Utilise Existing Housing:   According to the CSO there are 198,358 vacant homes in Ireland. The final Pillar aims to ensure existing housing stock is used to the maximum degree possible.  This will involve urban and rural renewal projects to bring vacant and underutilised property back into use for both private and social housing.  The Housing Agency plans to spend €70m on acquiring 1,600 vacant properties.  It will be made easier to convert city and town centre commercial property to residential use, and there will be funding support for local authorities under the Town and Village Renewal Initiative.

Overall it is an ambitious plan which presumably will give hope to many including people experiencing homelessness and also those young adults who would like to set up home in the near future. However, it will take time to come to fruition.

A recent ESRI study showed that young adults are experiencing more difficulties than other age groups at the moment.  High rents and the need to save large deposits for mortgages mean that many young people have lost hope of ever owning their own home.

The average deposit needed in the Dublin area is now €50,000 and €20,000 outside of Dublin.  Given present employment conditions where many young people are earning less than older colleagues and many are on temporary contracts it is practically impossible for many people to have any kind of reasonable lifestyle and pay rent while saving for a deposit.
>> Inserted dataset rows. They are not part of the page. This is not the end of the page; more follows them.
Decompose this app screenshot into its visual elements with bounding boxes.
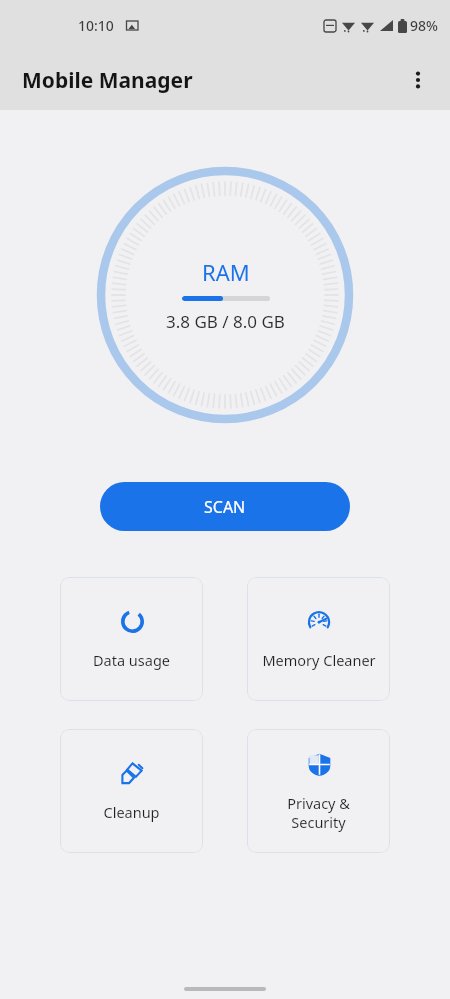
staticText: Privacy & Security: [287, 793, 350, 832]
staticText: Data usage: [93, 650, 170, 670]
button[interactable]: Cleanup: [60, 729, 203, 853]
staticText: RAM: [202, 257, 250, 287]
staticText: 10:10: [78, 16, 114, 35]
button[interactable]: Privacy & Security: [247, 729, 390, 853]
staticText: SCAN: [204, 496, 246, 518]
staticText: Memory Cleaner: [262, 650, 376, 670]
staticText: 3.8 GB / 8.0 GB: [166, 310, 285, 333]
button[interactable]: More options: [396, 58, 440, 102]
staticText: Mobile Manager: [22, 66, 193, 95]
button[interactable]: SCAN: [100, 482, 350, 531]
button[interactable]: Memory Cleaner: [247, 577, 390, 701]
staticText: 98%: [410, 16, 438, 35]
button[interactable]: Data usage: [60, 577, 203, 701]
staticText: Cleanup: [103, 802, 160, 822]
Improving the nebulous problem of the rental sector is all a bit vague at the moment although there is a promise of some help for aspiring first time buyers to be published in the Budget.
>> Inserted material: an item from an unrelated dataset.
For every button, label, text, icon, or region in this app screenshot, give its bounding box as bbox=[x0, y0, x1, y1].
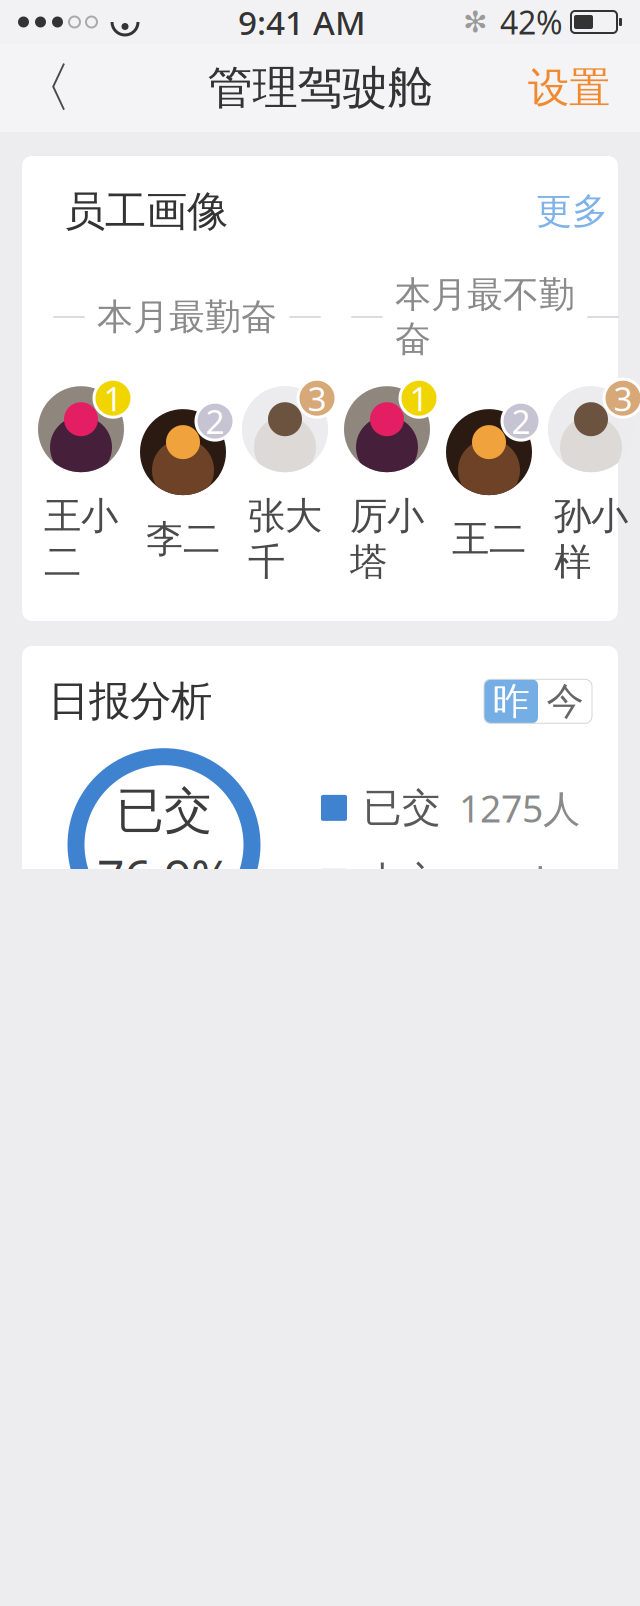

When it comes to housing the government has two options, either lower rents and house prices or subsidise those who need help.  Given the fact that so much extra housing is needed it is not feasible to lower prices as the building industry claims to be under pressure as it is and will certainly not be encouraged to build more houses if prices are to go down.  Regardless of how many houses the government can magic up with various schemes, they need the private sector on board. That is positive news for anyone linked with the construction sector.

Measures to subsidise building either directly or indirectly may allow builders to build profitably, and measures to help first time buyers may help people afford these houses but could also trigger a rise in prices.  Because housing is so badly needed it looks like the government has no option but to play ball with the building industry that is now uncompetitive, mainly because it overpaid for and is now sitting on land and refusing to develop it.

The irony of bailing out an industry that is effectively then protected from the consequences of its previous collapse will not be lost on many; it echoes the banking sector bailout but perhaps will carry less political consequences.